Visenya turned, laying her pen down, covering the datapad with a scarf.

Her daughter dashed into the bedroom, dark, curled hair flying behind her, the ribbon, from a sash on her dress, trailing through the air in a colorful streak.

Visenya held out her arms, and her daughter scrambled into them, climbing up on her lap.

"The holos," she said breathlessly, in her earnest voice. "The holos, Mama, they say the rebels might have all been killed."

Visenya shushed her softly, stroking her chin – oh, don't say that, darling; not all of them, she thought – and it was likely propaganda, anyway; the Empire so abhorred losing, even the image of it.

"They must be hidden well," Visenya murmured, shushing her again quietly.

She tilted her head back and looked down at her daughter, smiling bravely.

"Vada," she said quietly. "I love you very much," she promised.

Vada held her breath, and grinned, putting her arms around her mother's neck. Visenya hugged her, burying her face in the little girl's hair for a moment – she needed to get through winter; for heaven's sake, Vada couldn't be alone, and handed off to the State, in the harshest of months.

"I need to talk to you," Visenya murmured softly. She pulled back, and touched Vada's chin. "I want to tell you about your middle name."

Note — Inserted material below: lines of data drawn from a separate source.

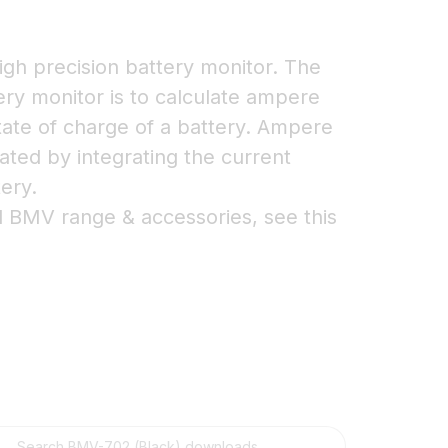
igh precision battery monitor. The
tery monitor is to calculate ampere
ate of charge of a battery. Ampere
ted by integrating the current
tery.
l BMV range & accessories, see this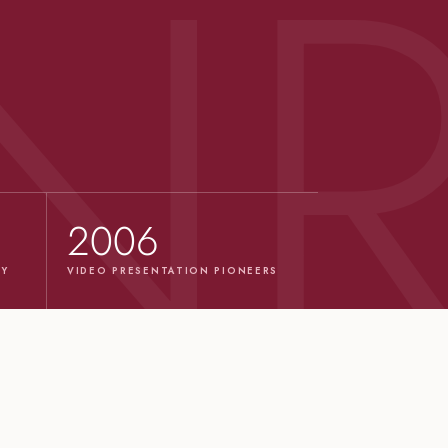
2006
TY
VIDEO PRESENTATION PIONEERS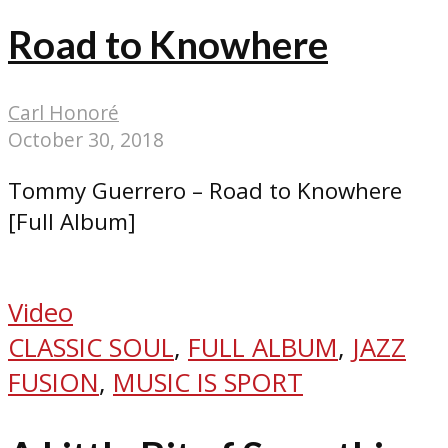
Road to Knowhere
Carl Honoré
October 30, 2018
Tommy Guerrero – Road to Knowhere
[Full Album]
Video
CLASSIC SOUL
,
FULL ALBUM
,
JAZZ
FUSION
,
MUSIC IS SPORT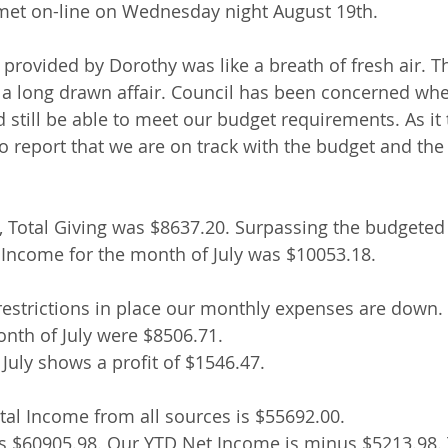
et on-line on Wednesday night August 19th.
 provided by Dorothy was like a breath of fresh air. T
 a long drawn affair. Council has been concerned whe
 still be able to meet our budget requirements. As it 
to report that we are on track with the budget and th
y, Total Giving was $8637.20. Surpassing the budgete
 Income for the month of July was $10053.18.
restrictions in place our monthly expenses are down. 
nth of July were $8506.71.
July shows a profit of $1546.47.
al Income from all sources is $55692.00.
s $60905.98. Our YTD Net Income is minus $5213.98. T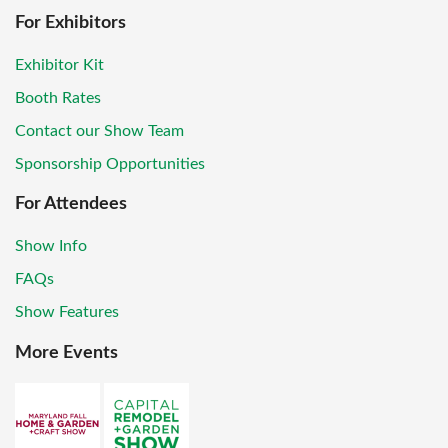
For Exhibitors
Exhibitor Kit
Booth Rates
Contact our Show Team
Sponsorship Opportunities
For Attendees
Show Info
FAQs
Show Features
More Events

Vada tilted her head, her lips going up in a very familiar crooked smile – how, Visenya asked herself, could I have thought so little about him, when she looks so much like him?

"Solo?" Vada asked, piping and curious.

Visenya swallowed nervously, nodding her head.

"Solo," she agreed, her mouth dry. "It was your father's – "


In the coldest reaches of the galaxy, far off the beaten path from Corellia, Han Solo was shouting at a Princess on a military base constructed of ice.